▶ YOUR OBJECTIVE:
Pictures are not part of the copy; reproduce the remaining data exactly.

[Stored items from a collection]
.....

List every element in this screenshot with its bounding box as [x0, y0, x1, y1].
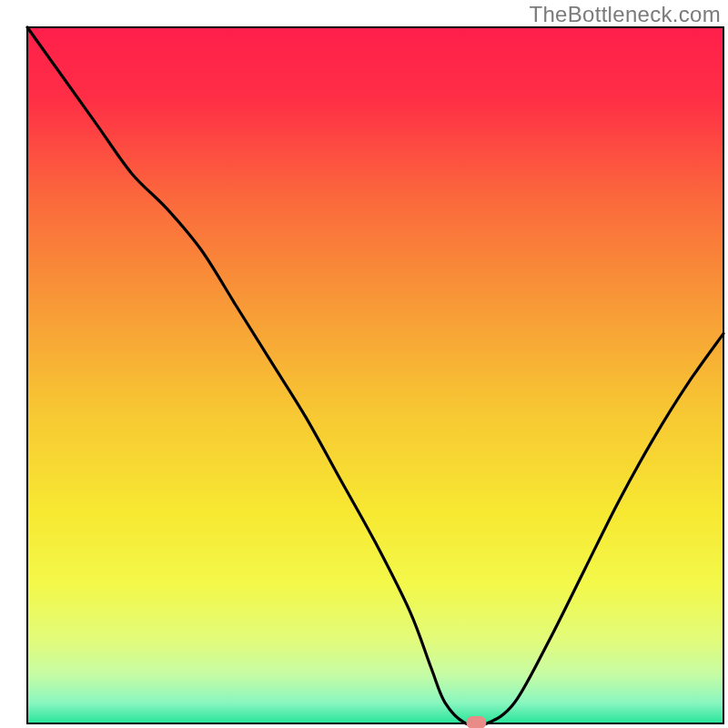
chart-container: TheBottleneck.com	[0, 0, 728, 728]
optimal-marker	[466, 716, 486, 728]
gradient-background	[27, 27, 723, 723]
chart-svg	[0, 0, 728, 728]
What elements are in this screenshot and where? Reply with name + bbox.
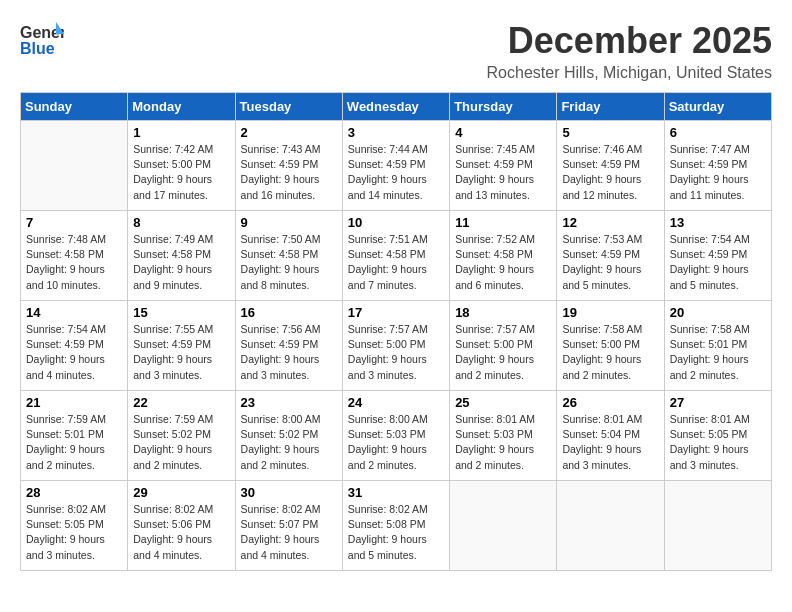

.....

▶ ANSWER TO THIS EXERCISE:
List every element in this screenshot with its bounding box as [x0, y0, x1, y1].
chart-container: TheBottleneck.com	[0, 0, 728, 728]
optimal-marker	[466, 716, 486, 728]
gradient-background	[27, 27, 723, 723]
chart-svg	[0, 0, 728, 728]
What elements are in this screenshot and where? Reply with name + bbox.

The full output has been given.